§ Problem to work on
All lines from the top of the records below through the line holding "Gandeng Komisi Informasi, Pemko", and only those, should be printed exactly, minus the pictures.

=== Materials provided ===

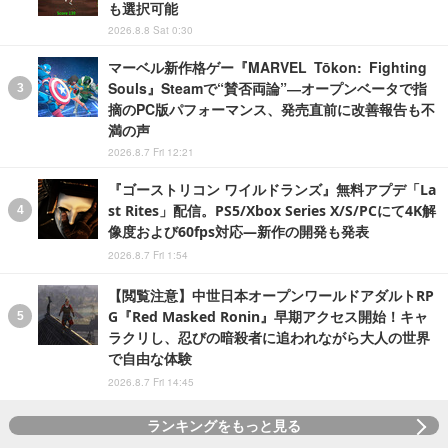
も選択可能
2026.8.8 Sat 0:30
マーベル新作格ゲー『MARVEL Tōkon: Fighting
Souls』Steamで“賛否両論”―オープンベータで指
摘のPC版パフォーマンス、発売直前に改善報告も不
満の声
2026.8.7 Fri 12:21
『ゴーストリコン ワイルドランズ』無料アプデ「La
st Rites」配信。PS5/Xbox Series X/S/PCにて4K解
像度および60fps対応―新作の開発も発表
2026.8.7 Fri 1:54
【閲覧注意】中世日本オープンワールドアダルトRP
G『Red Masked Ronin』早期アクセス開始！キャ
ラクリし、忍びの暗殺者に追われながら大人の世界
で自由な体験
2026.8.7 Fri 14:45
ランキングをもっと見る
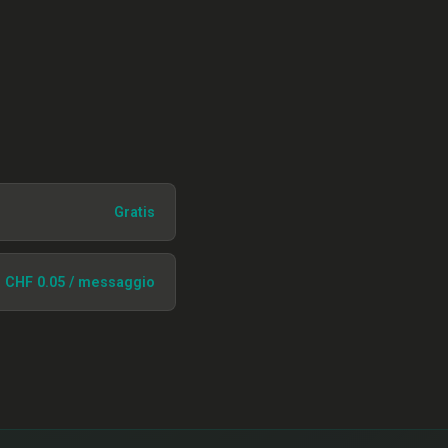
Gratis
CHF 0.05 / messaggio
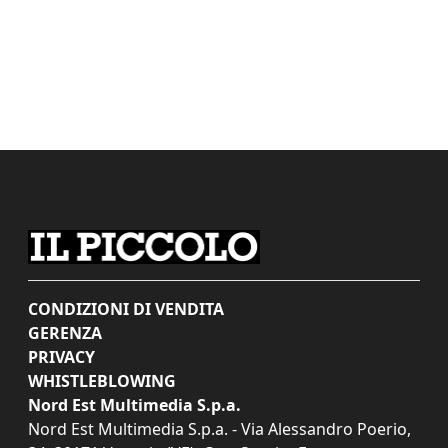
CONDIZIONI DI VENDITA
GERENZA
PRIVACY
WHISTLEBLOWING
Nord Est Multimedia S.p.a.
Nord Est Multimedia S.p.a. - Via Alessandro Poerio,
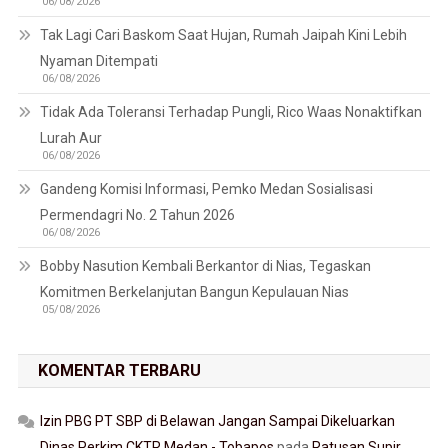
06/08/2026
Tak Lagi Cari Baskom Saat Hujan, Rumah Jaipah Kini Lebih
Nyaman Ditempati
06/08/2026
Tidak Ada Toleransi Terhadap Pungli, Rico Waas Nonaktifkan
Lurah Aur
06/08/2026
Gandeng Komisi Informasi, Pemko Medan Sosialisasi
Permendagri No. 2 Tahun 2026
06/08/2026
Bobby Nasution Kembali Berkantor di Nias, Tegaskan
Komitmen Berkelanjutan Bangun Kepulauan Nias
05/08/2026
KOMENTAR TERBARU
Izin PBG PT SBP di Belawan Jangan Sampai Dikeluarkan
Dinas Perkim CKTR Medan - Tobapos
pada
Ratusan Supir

===

§ Solution for this problem
も選択可能
2026.8.8 Sat 0:30
マーベル新作格ゲー『MARVEL Tōkon: Fighting
Souls』Steamで“賛否両論”―オープンベータで指
摘のPC版パフォーマンス、発売直前に改善報告も不
満の声
2026.8.7 Fri 12:21
『ゴーストリコン ワイルドランズ』無料アプデ「La
st Rites」配信。PS5/Xbox Series X/S/PCにて4K解
像度および60fps対応―新作の開発も発表
2026.8.7 Fri 1:54
【閲覧注意】中世日本オープンワールドアダルトRP
G『Red Masked Ronin』早期アクセス開始！キャ
ラクリし、忍びの暗殺者に追われながら大人の世界
で自由な体験
2026.8.7 Fri 14:45
ランキングをもっと見る
Gratis
CHF 0.05 / messaggio
CONDIZIONI DI VENDITA
GERENZA
PRIVACY
WHISTLEBLOWING
Nord Est Multimedia S.p.a.
Nord Est Multimedia S.p.a. - Via Alessandro Poerio,
06/08/2026
Tak Lagi Cari Baskom Saat Hujan, Rumah Jaipah Kini Lebih
Nyaman Ditempati
06/08/2026
Tidak Ada Toleransi Terhadap Pungli, Rico Waas Nonaktifkan
Lurah Aur
06/08/2026
Gandeng Komisi Informasi, Pemko Medan Sosialisasi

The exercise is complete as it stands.